= 1913 Blayney state by-election =

Election result for Blayney, New South Wales, Australia

A by-election was held for the New South Wales Legislative Assembly electorate of Blayney on 3 January 1913, following the resignation of George Beeby. Beeby was a Minister for Labour and Industry and Secretary for Lands in the McGowen ministry, however he resigned from the ministry, parliament and party in protest at the power of the extra-parliamentary Labor Party executive.

==Dates==

| Date | Event |
|---|---|
| 9 December 1912 | George Beeby resigned. |
| 10 December 1912 | Writ of election issued by the Speaker of the Legislative Assembly. |
| 18 December 1912 | Day of nomination |
| 3 January 1913 | Polling day |
| 23 January | Second ballot |
| 28 January 1913 | Return of writ |

==Result==

1913 Blayney by-election Friday 3 January
| Party |  | Candidate | Votes | % | ±% |
|---|---|---|---|---|---|
|  | Liberal Reform | John Withington | 1,800 | 44.2 | −0.8 |
|  | Independent | George Beeby | 1,156 | 28.4 |  |
|  | Labour | Valentine Johnston | 1,120 | 27.5 | −28.5 |
| Total formal votes |  |  | 4,077 | 100.0 | +1.2 |
| Informal votes |  |  | 0 | 0.0 | −1.2 |
| Turnout |  |  | 4,077 | 56.6 | −14.9 |

A second ballot was necessary because no candidate had won an absolute majority.

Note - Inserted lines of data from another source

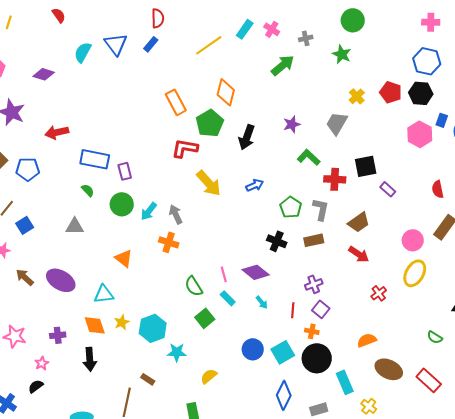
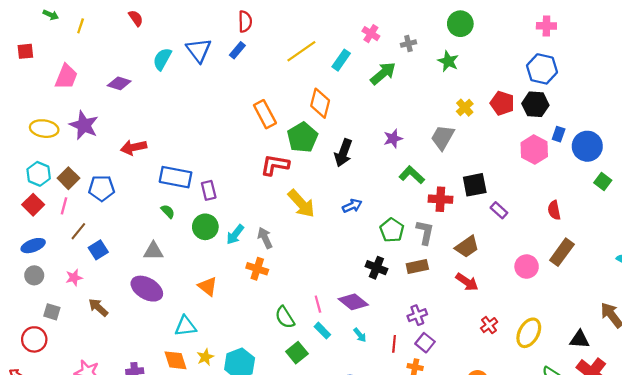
cyan rectangle: (245, 29) -> (341, 60), moved
yellow ellipse: (415, 273) -> (529, 333), moved
purple ellipse: (61, 280) -> (147, 289), moved

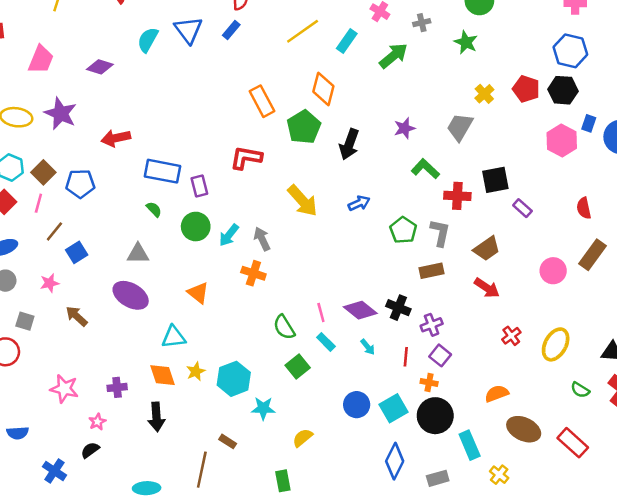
red L-shape: (275, 165) -> (246, 158), moved
black cross: (376, 268) -> (398, 308), moved

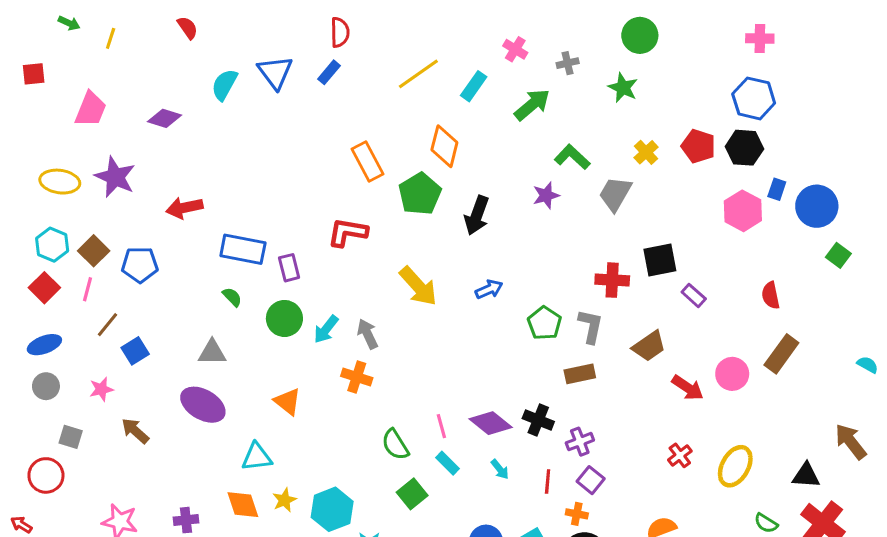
green L-shape: (425, 169) -> (572, 157), moved
red arrow: (487, 288) -> (688, 388), moved

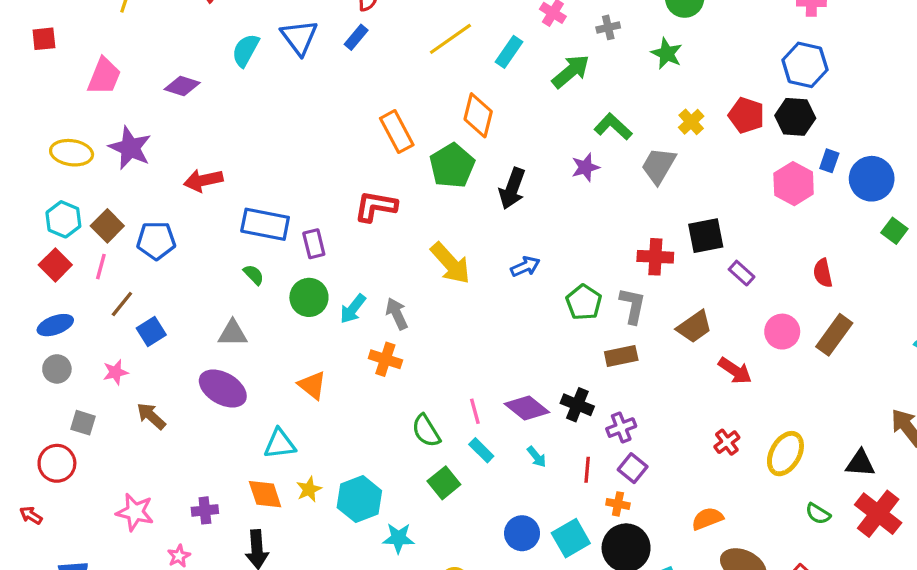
pink circle: (732, 374) -> (782, 332), moved

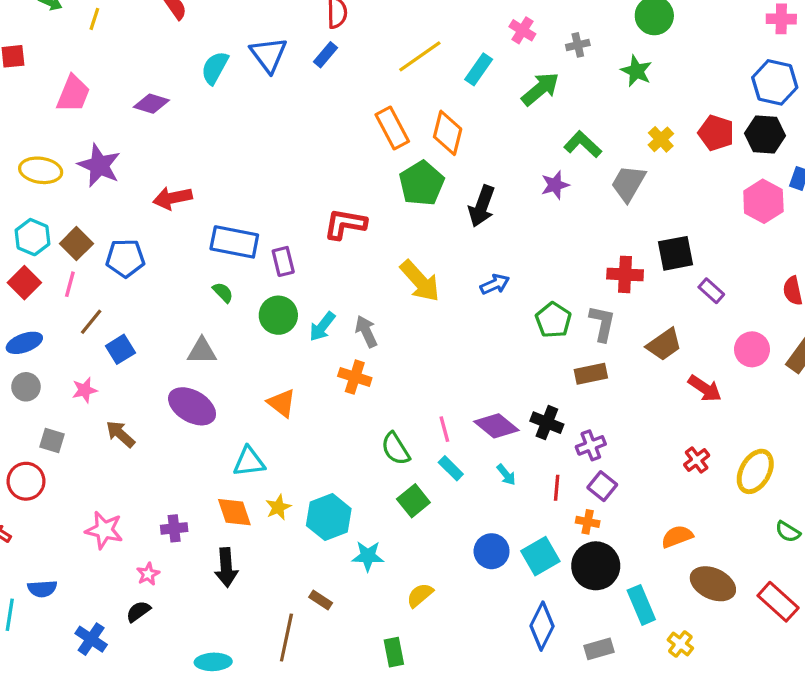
orange rectangle: (397, 132) -> (392, 128), moved

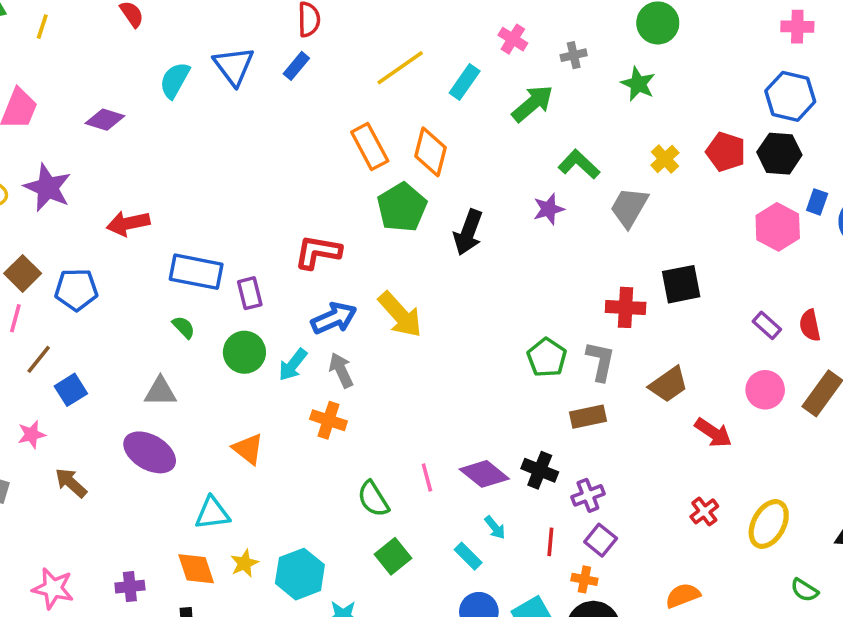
blue arrow: (495, 284) -> (334, 318), moved, size x1.4
purple rectangle: (711, 291) -> (767, 325), moved
cyan rectangle: (451, 468) -> (468, 556), moved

1913 Blayney by-election - Second Round Thursday 23 January
| Party |  | Candidate | Votes | % | ±% |
|---|---|---|---|---|---|
|  | Independent | George Beeby | 2,244 | 51.6 |  |
|  | Liberal Reform | John Withington | 2,108 | 48.4 | +3.4 |
| Total formal votes |  |  | 4,356 | 99.0 | +0.2 |
| Informal votes |  |  | 43 | 1.0 | −0.2 |
| Turnout |  |  | 4,399 | 61.0 | −10.5 |
|  | Member changed to Independent from Labour |  | Swing | N/A |  |

George Beeby resigned from the ministry, parliament and party in protest at the power of the extra-parliamentary Labor Party executive.